Information provided:
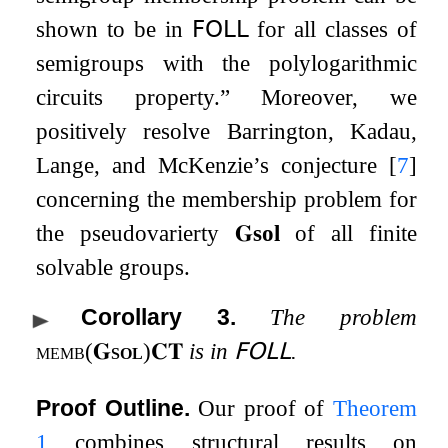
shown to be in
𝖥𝖮𝖫𝖫
for all classes of
semigroups with the polylogarithmic
circuits property.” Moreover, we
positively resolve Barrington, Kadau,
Lange, and McKenzie’s conjecture
[
7
]
concerning the membership problem for
the pseudovarierty
𝐆
sol
of all finite
solvable groups.
Corollary 3
.
The problem
memb
(
𝐆
sol
)
𝐂𝐓
is in
𝖥𝖮𝖫𝖫
.
Proof Outline.
Our proof of
Theorem
1
combines structural results on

Required work: How many lines of the records contain the string "problem"? Respond with the number alone.

Exercise output: 2